## Data for review

--

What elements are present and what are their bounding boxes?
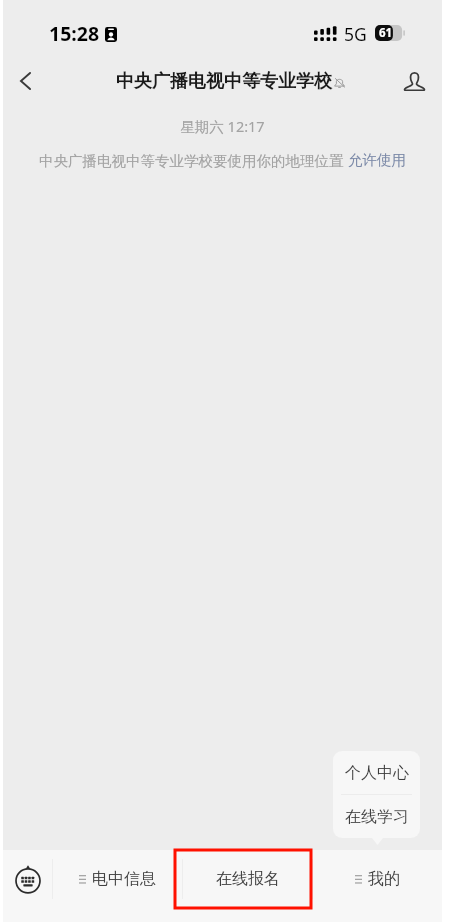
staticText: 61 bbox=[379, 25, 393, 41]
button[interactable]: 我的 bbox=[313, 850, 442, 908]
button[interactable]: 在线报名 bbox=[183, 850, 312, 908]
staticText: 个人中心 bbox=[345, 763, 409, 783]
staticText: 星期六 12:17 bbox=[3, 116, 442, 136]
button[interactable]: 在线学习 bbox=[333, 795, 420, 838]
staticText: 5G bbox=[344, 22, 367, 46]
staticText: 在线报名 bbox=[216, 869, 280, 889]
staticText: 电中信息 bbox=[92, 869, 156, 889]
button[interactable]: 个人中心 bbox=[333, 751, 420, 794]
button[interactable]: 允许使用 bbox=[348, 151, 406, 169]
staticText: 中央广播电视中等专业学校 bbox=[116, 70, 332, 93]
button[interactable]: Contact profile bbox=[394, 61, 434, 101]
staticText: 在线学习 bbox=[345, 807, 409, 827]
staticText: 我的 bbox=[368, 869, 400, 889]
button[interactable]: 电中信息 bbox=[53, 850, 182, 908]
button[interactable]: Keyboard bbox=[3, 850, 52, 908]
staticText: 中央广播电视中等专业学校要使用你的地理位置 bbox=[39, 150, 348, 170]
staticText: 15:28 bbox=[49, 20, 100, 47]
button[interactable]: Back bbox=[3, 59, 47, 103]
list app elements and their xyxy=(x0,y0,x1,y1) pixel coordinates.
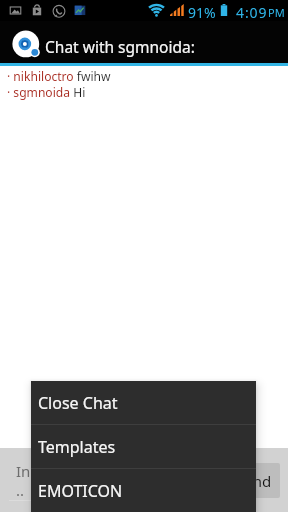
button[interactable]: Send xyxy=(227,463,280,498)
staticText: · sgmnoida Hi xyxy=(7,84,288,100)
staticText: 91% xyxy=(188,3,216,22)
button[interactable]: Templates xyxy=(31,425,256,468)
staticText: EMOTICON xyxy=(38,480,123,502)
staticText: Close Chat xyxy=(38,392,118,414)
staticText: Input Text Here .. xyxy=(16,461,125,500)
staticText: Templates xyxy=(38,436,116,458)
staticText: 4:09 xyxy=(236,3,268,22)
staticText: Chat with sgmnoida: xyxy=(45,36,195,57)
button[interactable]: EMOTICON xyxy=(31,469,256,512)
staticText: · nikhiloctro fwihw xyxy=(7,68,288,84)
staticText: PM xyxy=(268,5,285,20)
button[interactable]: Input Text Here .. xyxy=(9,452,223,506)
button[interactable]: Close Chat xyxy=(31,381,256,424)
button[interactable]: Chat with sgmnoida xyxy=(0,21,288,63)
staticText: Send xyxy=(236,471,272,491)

--

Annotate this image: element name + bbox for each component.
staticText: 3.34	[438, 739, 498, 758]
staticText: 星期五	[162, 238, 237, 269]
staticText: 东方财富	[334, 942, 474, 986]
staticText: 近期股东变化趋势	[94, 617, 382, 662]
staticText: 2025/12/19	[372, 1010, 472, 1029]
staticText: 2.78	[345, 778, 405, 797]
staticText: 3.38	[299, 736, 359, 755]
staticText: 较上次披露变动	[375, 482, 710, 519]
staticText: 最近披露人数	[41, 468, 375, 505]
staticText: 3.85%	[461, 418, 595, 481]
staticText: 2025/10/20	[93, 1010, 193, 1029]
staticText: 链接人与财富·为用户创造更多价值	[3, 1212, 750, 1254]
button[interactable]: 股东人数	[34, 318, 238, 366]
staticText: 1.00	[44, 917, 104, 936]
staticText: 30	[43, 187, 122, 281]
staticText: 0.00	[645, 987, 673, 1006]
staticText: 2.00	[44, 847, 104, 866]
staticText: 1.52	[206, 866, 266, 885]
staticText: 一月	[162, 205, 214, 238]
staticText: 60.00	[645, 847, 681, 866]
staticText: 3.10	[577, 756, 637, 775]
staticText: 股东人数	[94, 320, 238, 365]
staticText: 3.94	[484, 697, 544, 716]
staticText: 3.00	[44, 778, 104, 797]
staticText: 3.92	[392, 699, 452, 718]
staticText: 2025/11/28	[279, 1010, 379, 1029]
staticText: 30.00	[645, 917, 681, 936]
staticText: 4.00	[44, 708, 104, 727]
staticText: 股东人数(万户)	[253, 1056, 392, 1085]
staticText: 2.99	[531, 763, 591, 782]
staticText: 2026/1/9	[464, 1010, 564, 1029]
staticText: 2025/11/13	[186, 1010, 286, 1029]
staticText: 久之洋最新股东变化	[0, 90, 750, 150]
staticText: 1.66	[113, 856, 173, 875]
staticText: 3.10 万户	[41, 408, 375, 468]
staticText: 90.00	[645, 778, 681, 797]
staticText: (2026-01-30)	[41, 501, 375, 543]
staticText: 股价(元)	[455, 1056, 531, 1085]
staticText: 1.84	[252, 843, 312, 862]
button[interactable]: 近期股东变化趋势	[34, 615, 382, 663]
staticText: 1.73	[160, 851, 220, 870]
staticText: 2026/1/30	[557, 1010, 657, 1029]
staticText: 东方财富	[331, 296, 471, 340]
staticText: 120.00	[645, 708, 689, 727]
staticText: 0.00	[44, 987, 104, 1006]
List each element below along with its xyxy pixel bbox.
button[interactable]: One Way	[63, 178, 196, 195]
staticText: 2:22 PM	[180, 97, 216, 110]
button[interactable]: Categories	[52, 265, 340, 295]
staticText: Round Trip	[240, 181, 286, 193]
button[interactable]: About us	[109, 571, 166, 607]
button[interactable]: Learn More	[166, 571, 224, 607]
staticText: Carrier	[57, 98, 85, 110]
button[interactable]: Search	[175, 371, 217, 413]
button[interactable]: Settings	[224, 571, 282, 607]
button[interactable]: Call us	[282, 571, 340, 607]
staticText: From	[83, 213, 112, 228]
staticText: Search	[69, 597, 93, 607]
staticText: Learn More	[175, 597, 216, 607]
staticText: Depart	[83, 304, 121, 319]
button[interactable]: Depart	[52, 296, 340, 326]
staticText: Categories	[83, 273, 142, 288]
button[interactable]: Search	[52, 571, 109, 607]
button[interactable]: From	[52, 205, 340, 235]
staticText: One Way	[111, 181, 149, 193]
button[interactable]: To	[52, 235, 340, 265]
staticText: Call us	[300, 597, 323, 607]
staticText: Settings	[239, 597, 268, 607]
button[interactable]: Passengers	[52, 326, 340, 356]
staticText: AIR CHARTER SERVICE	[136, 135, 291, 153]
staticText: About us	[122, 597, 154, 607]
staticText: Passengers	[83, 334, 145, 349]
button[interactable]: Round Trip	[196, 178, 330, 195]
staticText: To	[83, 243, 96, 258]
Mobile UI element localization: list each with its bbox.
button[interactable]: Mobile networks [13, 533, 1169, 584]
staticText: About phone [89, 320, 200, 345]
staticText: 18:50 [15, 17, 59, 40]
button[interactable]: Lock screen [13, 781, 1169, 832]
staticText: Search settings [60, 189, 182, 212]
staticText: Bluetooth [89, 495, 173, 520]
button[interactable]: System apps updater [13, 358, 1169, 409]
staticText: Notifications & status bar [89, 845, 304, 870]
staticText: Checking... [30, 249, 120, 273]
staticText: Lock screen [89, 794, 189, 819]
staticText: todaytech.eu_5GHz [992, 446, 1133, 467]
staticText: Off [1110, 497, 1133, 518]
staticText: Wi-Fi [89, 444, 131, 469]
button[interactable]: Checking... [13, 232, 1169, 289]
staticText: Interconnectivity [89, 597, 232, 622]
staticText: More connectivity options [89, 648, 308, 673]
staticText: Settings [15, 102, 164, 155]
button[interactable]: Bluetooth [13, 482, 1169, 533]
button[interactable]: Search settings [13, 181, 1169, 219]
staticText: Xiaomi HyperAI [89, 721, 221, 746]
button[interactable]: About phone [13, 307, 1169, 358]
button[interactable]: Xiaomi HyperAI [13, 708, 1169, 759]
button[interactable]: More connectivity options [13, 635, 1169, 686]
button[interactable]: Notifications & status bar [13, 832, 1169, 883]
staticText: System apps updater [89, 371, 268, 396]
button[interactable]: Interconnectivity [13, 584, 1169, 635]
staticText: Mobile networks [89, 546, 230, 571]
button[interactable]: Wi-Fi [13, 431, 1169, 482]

--

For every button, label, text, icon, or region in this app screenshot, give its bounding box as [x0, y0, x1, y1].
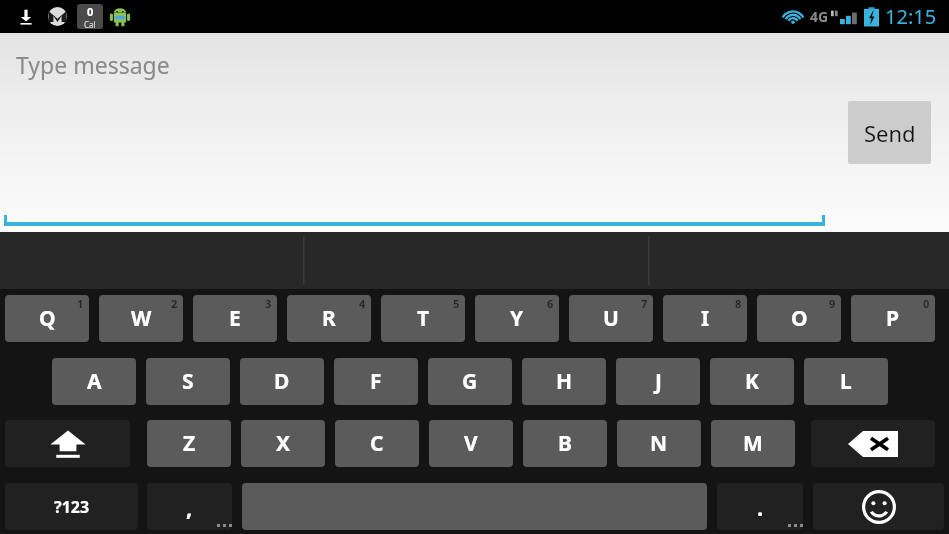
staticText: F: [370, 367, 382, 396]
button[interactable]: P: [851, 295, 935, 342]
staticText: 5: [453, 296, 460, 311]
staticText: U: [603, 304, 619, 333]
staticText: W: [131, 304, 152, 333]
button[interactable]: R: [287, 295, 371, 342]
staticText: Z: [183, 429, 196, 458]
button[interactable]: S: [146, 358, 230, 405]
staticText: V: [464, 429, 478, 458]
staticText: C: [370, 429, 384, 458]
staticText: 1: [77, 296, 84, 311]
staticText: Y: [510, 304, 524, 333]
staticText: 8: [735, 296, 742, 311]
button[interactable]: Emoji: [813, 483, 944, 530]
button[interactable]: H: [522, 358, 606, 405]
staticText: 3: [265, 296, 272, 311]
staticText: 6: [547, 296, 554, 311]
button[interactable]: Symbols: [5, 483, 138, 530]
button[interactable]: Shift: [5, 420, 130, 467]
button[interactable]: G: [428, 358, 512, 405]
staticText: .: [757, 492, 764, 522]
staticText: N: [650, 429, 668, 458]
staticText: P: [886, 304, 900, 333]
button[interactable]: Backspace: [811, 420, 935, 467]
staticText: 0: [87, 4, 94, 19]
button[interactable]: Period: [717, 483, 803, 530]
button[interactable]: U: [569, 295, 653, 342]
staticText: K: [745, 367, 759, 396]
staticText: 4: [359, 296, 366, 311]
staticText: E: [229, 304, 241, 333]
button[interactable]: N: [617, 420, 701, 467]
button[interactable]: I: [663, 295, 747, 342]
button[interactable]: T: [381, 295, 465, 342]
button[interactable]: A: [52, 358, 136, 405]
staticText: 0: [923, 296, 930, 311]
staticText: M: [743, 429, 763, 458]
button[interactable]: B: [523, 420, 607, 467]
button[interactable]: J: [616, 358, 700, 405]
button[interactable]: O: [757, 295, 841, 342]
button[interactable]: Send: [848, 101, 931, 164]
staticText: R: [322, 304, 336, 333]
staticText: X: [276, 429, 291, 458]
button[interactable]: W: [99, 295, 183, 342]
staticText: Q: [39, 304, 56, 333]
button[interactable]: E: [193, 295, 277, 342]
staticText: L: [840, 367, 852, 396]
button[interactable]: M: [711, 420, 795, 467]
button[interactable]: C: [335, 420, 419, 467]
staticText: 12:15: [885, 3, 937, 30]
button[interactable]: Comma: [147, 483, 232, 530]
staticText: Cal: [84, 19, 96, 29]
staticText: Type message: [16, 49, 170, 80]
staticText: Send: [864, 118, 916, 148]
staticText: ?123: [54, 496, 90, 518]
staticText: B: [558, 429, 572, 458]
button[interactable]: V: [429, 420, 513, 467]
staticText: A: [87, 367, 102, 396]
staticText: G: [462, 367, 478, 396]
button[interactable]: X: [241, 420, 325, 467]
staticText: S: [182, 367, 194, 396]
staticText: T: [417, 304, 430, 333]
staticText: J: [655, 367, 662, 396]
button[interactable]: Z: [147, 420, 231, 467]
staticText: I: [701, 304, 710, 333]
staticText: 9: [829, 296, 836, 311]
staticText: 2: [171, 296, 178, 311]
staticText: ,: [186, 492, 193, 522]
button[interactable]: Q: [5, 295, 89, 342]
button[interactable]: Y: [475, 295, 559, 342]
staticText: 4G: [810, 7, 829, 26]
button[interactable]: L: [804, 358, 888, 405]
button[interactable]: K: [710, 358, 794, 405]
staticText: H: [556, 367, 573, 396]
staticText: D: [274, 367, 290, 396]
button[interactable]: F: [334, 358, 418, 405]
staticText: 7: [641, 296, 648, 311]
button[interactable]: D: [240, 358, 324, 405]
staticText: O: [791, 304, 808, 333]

--

## Assignment
Your job is to return all lines above that hold the word "Here".

## Response
staticText: Input Text Here .. xyxy=(16,461,125,500)
button[interactable]: Input Text Here .. xyxy=(9,452,223,506)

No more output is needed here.